If you have visited fat babe central at all, then you know that one of the best ways fat babes celebrate themselves is with a spicy boudoir shoot. Growing up, we are told so many things about our bodies. Growing up fat, we are told that our body is shameful and should be hidden, controlled, and shrunk. That our body could never be celebrated. That our body would never be desired and was ultimately standing in our way of finding love and living a full life… at least that is what I was told.

So when I first saw these plus size boudoir shoots, I was in AWE. It was so clear to me that fat bodies were hot and deserved to be on display, desired, and celebrated…but did that include mine? 

After four years of being immersed in the plus size community and seeing countless boudoir shoots, I really thought I knew what I was in for when it was finally my turn to step in front of Emma’s camera. I was practiced in body positivity, learning about fat liberation, experienced in modeling (hell! I am even a burlesque performer) and born with an enviable confidence. I thought I had it made. As the date of the shoot drew nearer though, I began to get a little nervous. I adored every fat babe’s boudoir shoot I had ever seen. I always imagined how empowering that must feel, but this little fear started to creep into the back of my brain: what if I don’t feel the same way about myself and my photos?

I kept this fear locked away in a tiny chest. It didn’t deserve my time and attention, but it also just wouldn’t go away.  Despite all my knowledge and self care and deconstruction, I was still intensely anxious about stripping down for this shoot. What if I can’t arch my back far enough? What if I don’t like the way I look in my photos? What if the outfits say 3x but don’t fit like a 3x? What if the furniture isn’t sturdy? When the day finally came to meet up with Emma, I had no other option than to employ the old reliable motto: Fake it ‘til you make it. 

I arrived and my mind was racing with nervous energy, but I was only met with positivity. The studio was adorable and the attention to detail was impressive. From neon signs to a snack station to comfortable seating to the samples of past work decorating every free space. I was slowly but surely being put at ease. 

I settled in and Savanna started my hair and makeup which was not only wonderful and relaxing to have done, but also turned out INCREDIBLY. Then I got to pick through the extensive client closet which had plenty of 3X options for me. I tried on maybe 10 pieces before settling on my three favorites. Despite my nerves, I am a risk taker at heart. So I picked the skimpiest, sexiest piece I could find…. and decided to kick off the shoot wearing it.
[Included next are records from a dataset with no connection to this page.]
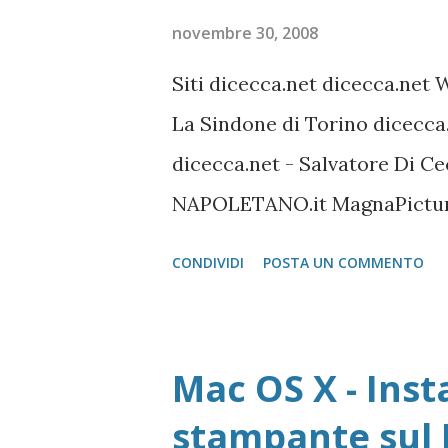
novembre 30, 2008
Siti dicecca.net dicecca.net 
La Sindone di Torino dicecca
dicecca.net - Salvatore Di 
NAPOLETANO.it MagnaPicture
Linux Shell Lista di Comandi
CONDIVIDI
POSTA UN COMMENTO
FileZilla Portable FireFox Do
Pagina download localizzati 
download localizzati FileZil
Mac OS X - Inst
Registrazione Vecchie version
stampante sul 
per 1 anno Adobe Reader Get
The rest of the session was a whirlwind. Emma was so clearly an expert photographer and I felt so safe in her hands. She gave thorough explanations, modeled poses, checked in with me often, and made great conversation. I am a sucker for positive feedback, so of course my favorite moments were when she would show me a sneak peek of the magic she had just captured. I couldn’t believe it was me in those photos!


I experienced a lot of emotions during the shoot from insecurity to confidence to silliness to pure euphoria, but the moment that had me deep in my feelings came after the shoot, when I was back in the little sundress I arrived in, sitting on the couch as Emma guided me through my gallery. I had really expected it to be difficult to choose some favorites… and I guess it was, but not for the reason I thought. Almost every photo made me gasp in delight. I looked sexy!! Cute! Stunning! Pretty! Powerful! Beautiful! AND… I looked like ME. That is the part that got me. My beauty was not because I had twisted and turned to conceal the parts of me that I was taught to hide. My pretty was not just my pretty face. Emma didn’t ask me to shrink myself. She had captured ME on full display just as I was.

So, for all my stubborn little know-it-all aries out there, just know we can fake-it-til-we-make-it a million times and still have to fake it again. Trust the process, challenge yourself, and know that you’re in excellent hands with Emma.